» WORK INSTRUCTIONS
Lines from the one containing "comme à la Préhistoire" through the last line of the data are to be returned exactly, both ends included, minus any pictures.

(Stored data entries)

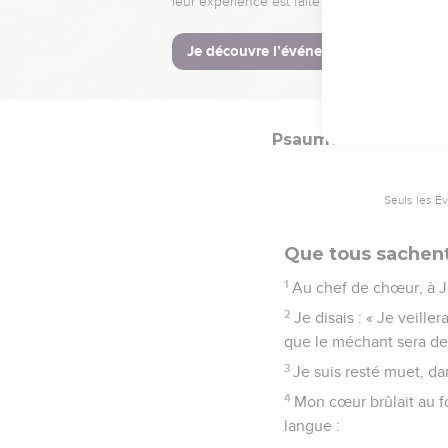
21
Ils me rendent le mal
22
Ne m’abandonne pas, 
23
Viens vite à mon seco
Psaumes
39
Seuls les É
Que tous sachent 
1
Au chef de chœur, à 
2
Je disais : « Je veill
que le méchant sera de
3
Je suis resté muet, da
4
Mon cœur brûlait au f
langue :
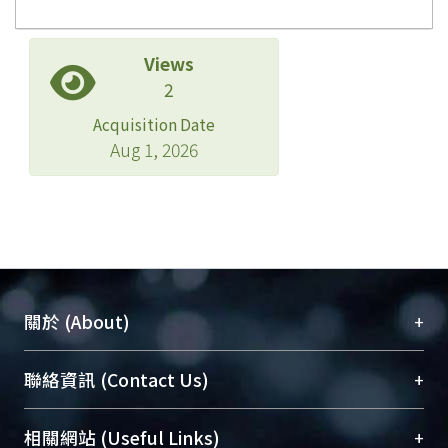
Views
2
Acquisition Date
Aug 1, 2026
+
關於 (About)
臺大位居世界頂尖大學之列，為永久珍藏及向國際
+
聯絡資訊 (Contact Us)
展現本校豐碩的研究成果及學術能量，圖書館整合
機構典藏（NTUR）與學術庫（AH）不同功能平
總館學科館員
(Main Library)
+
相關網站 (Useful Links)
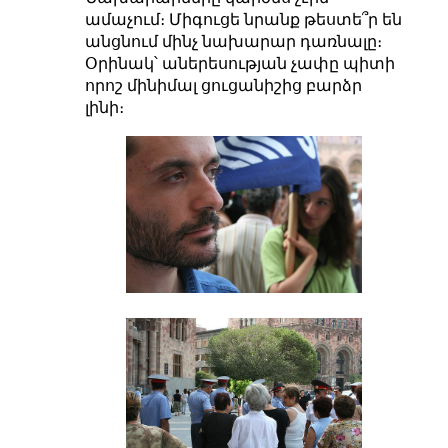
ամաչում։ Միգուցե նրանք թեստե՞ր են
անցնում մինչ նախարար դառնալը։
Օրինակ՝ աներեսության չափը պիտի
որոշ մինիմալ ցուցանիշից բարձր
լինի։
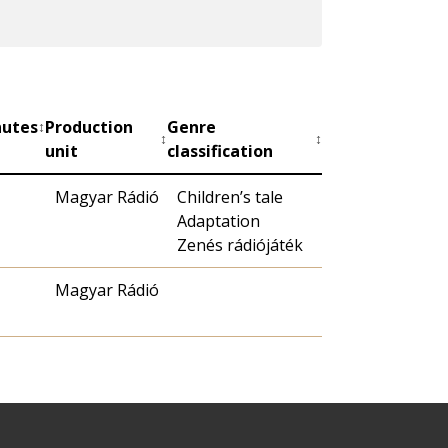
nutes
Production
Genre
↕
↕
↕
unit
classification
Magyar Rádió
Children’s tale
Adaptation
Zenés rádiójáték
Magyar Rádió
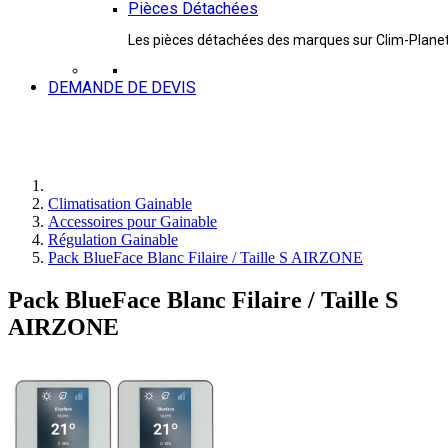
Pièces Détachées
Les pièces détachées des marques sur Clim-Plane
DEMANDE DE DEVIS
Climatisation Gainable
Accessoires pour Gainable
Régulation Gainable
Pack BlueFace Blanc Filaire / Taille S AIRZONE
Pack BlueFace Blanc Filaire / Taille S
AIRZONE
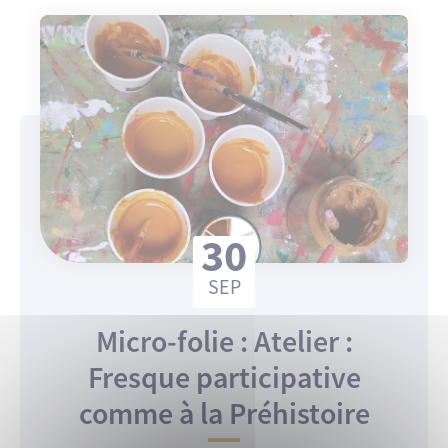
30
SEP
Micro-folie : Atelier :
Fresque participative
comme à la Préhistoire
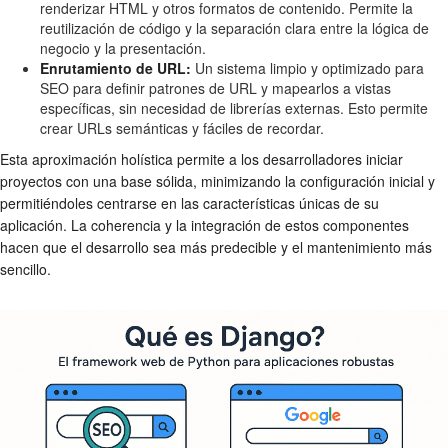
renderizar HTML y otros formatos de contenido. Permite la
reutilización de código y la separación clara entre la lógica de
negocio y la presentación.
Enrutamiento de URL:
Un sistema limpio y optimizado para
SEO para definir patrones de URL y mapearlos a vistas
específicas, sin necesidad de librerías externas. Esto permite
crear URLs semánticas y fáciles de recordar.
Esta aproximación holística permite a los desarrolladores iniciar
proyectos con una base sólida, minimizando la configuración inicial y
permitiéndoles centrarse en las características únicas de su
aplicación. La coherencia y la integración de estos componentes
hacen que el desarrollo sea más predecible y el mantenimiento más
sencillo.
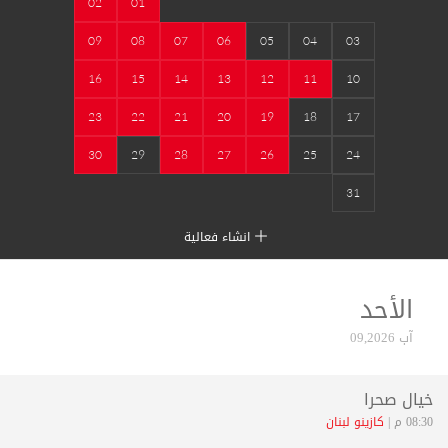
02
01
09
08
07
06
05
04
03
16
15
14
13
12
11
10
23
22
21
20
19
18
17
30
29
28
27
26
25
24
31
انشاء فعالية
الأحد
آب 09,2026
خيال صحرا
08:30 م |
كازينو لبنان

» ANSWER SPACE
comme à la Préhistoire
renderizar HTML y otros formatos de contenido. Permite la
reutilización de código y la separación clara entre la lógica de
negocio y la presentación.
Enrutamiento de URL:
Un sistema limpio y optimizado para
SEO para definir patrones de URL y mapearlos a vistas
específicas, sin necesidad de librerías externas. Esto permite
crear URLs semánticas y fáciles de recordar.
Esta aproximación holística permite a los desarrolladores iniciar
proyectos con una base sólida, minimizando la configuración inicial y
permitiéndoles centrarse en las características únicas de su
aplicación. La coherencia y la integración de estos componentes
hacen que el desarrollo sea más predecible y el mantenimiento más
sencillo.
02
01
09
08
07
06
05
04
03
16
15
14
13
12
11
10
23
22
21
20
19
18
17
30
29
28
27
26
25
24
31
انشاء فعالية
الأحد
آب 09,2026
خيال صحرا
08:30 م |
كازينو لبنان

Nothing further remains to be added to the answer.